Stahl started at a time, the mid-'70s, when Philadelphia theater meant People's Light, the Neighborhood Playhouse and Society Hill Playhouse -- highly creative enterprises that produced full seasons. "Painted Bride was just starting a storefront on South. I don't think [Blanka and Jiri Zizka] had even built the Wilma on Sansom," he says. "What little there was, was great. Other than that, Philly theater was a yawn."
It was that void that led Stahl to bring theater into unlikely venues, like Ripley's and Bank Street and a few in New Hope, a getaway lacking in theater cachet. By 1988, while his Sister Mary Ignatius Explains It All was at Theater of the Living Arts, a need for respite and an attempt to quell his boredom sent him to New Hope. He moved there and took on Showcase Productions for shows like Leader of the Pack and Odette's for experimental drag works like Sophie, Totie and Belle. Showcase Productions didn't last, but Stahl's love of taboos and funny, troubled women did.
"I guess it's all that unresolved stuff with all the women -- and men -- in my life that makes my plays most torchy, ones that play on my heart. Back then, I had to place all the bullshit into other characters, women like Billie Holiday."

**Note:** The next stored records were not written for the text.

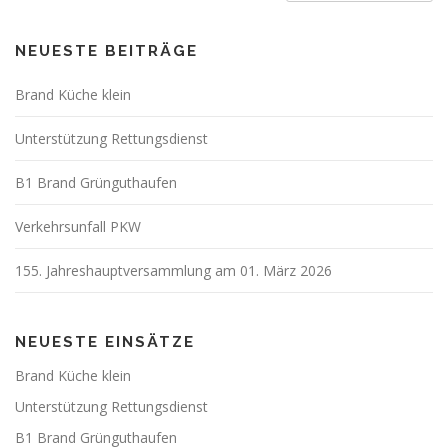
NEUESTE BEITRÄGE
Brand Küche klein
Unterstützung Rettungsdienst
B1 Brand Grünguthaufen
Verkehrsunfall PKW
155. Jahreshauptversammlung am 01. März 2026
NEUESTE EINSÄTZE
Brand Küche klein
Unterstützung Rettungsdienst
B1 Brand Grünguthaufen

Stahl's women-in-trouble motif does not figure into Huston's world premiere, Sex, Cellulite and Large Farm Equipment: One Girl's Guide to Living and Dying. Huston goes against the grain of his usual characters in that neither she nor Stahl see her raw and funny life as trouble. Speaking of Huston's humor in relation to her HIV-positive status, Stahl says, "She's as unique an orator as she is a survivor, in that she turns everything over to God and carries on with her days. ... "It's not easy for people to reach that point. Maybe it's taken all her life to get to that point, to be able to realize that tale as comedy. But now she can say exactly what is going on, one day at a time."
Huston marvels at Stahl's ability to turn what was previously a lecture/comedy performance into a fully staged work. "Stephen really understood how to change a very funny, inspirational lecture into a full production," Huston says. "We have added music, dance, video, slides, lights, slam poems and animal acts to really transform a good lecture into a real show. At times I didn't feel it could work, but now after much rehearsal I am convinced that it really is flowing, funny, poignant performance that does not even resemble anything like a lecture."
Since it's taken a large part of Stahl's life for him to find one-day-at-a-time salvation -- as well as an ability to tell his own tale, as in his just-completed, semi-autobiographical work Hope Falls -- this meeting of the minds should be as singularly Stahl as it is thrillingly theatrical.
Sex, Cellulite and Large Farm Equipment: One Girl’s Guide to Living and Dying, March 1-28, $30-$35, Society Hill Playhouse, 507 S. Eighth St., 215-923-0211.